YOUR INSTRUCTIONS | Where a picture shows up in the listing below, omit it and output the rest exactly.

DATASET EXTRACT |
= = = = = = =

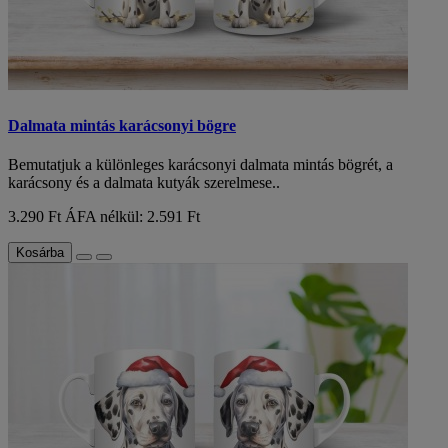
Dalmata mintás karácsonyi bögre
Bemutatjuk a különleges karácsonyi dalmata mintás bögrét, a
karácsony és a dalmata kutyák szerelmese..
3.290 Ft
ÁFA nélkül: 2.591 Ft
Kosárba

= = = = = = =

WRITTEN RESPONSE |
Dalmata mintás karácsonyi bögre
Bemutatjuk a különleges karácsonyi dalmata mintás bögrét, a
karácsony és a dalmata kutyák szerelmese..
3.290 Ft
ÁFA nélkül: 2.591 Ft
Kosárba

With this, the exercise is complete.